More than 30 civil-society leaders published an open letter to the president in March, saying Inga III risks loading the DRC with debt and would not provide help for most of its people. They urged the government to focus on connecting rural areas to the grid. And while parliament approved a bill five years ago to liberalise the energy sector, the DRC still lacks an independent energy regulator.
‘The need for electricity among the population is enormous and Inga III could — I say could — improve the situation,’ said Madeleine Andeka, one of the letter’s signatories. ‘It’s not bad in itself that we would supply power to mining companies and other countries, but I’m not sure how we would benefit as a host country.’
Today no country in the region is more interested in the development of Inga III than South Africa, which is struggling with power shortages from its ageing coal-fired plants.
In 2005, state power utility Eskom Holdings developed a $50bn plan for both Inga III and Grand Inga, but it never got off the ground. South Africa has since signed a treaty with the DRC to buy 2,500MW from the facility and said in 2018 it might double that amount.

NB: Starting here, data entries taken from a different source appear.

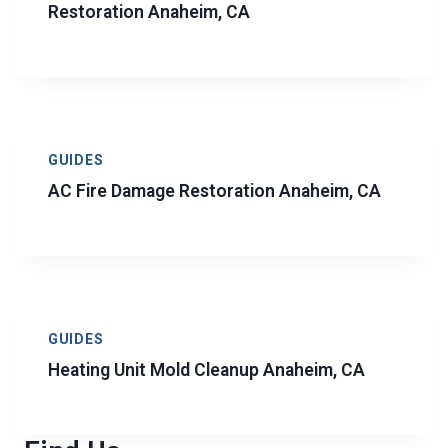
Restoration Anaheim, CA
GUIDES
AC Fire Damage Restoration Anaheim, CA
GUIDES
Heating Unit Mold Cleanup Anaheim, CA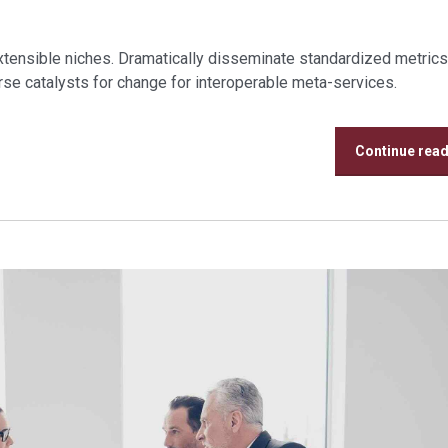
xtensible niches. Dramatically disseminate standardized metrics
se catalysts for change for interoperable meta-services.
Continue rea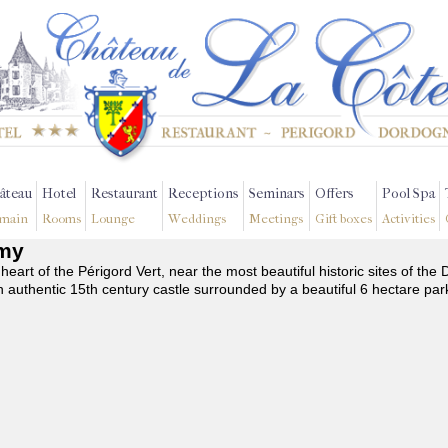
âteau
Hotel
Restaurant
Receptions
Seminars
Offers
Pool Spa
main
Rooms
Lounge
Weddings
Meetings
Gift boxes
Activities
émy
 heart of the Périgord Vert, near the most beautiful historic sites of t
n authentic 15th century castle surrounded by a beautiful 6 hectare par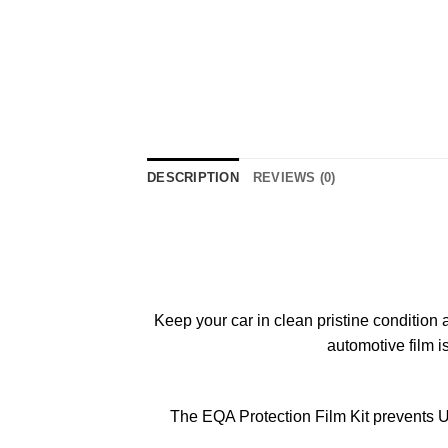
DESCRIPTION
REVIEWS (0)
Keep your car in clean pristine condition 
automotive film i
The EQA Protection Film Kit prevents U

The AU now wants to be involved too. Inga ‘must be a pan-African project’ because more than 70 percent of its power will go to consumers outside the DRC, said a spokesperson for the organisation’s high representative for infrastructure development, Raila Odinga, who visited the site in May.
‘We need to develop Inga as a continent and link it to the different power pools that already exist,’ Odinga said.

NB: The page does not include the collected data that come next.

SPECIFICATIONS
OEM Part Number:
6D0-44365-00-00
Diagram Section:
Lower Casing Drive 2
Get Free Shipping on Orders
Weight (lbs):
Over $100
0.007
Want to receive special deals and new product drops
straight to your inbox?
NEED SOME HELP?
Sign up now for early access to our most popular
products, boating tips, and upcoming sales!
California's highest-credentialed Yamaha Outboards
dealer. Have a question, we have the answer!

Inga’s potential was recognised as far as back as 1921, when the US Geological Survey estimated that the basin had a quarter of the world’s hydroelectric potential.
The construction of the first two dams, Inga I and Inga II, in the heady, post-independence years under then-president Mobutu Sese Seko, generated power that lit up the capital and supplied the mining industry, the DRC’s only source of export revenue.
While Inga I began operating in 1972 and was considered a success, Inga II required transmission lines over thousands of kilometres of rainforest to reach the mines of Katanga province and loaded the country with huge debt as copper prices were plummeting in 1982.
The slow collapse of Mobutu’s dictatorial regime and a subsequent civil war paralysed progress on Inga III. After peace returned in 2003, several investors lined up to work at Inga, only to get squeezed out or withdraw later. Just one dam has been completed since the 1980s, a 150MW plant built by China’s SinoHydro Corporation. But construction took three years longer than planned and transmission lines still have not been built.
While the nation awaits progress on Inga, some Congolese businessmen are forging ahead with plans for smaller dams. Among them is Yves Kabongo, CEO of Great Lake Energy, who recently finalised a contract with PowerChina for a 900MW facility on the Congo River that is designed to supply the mining industry.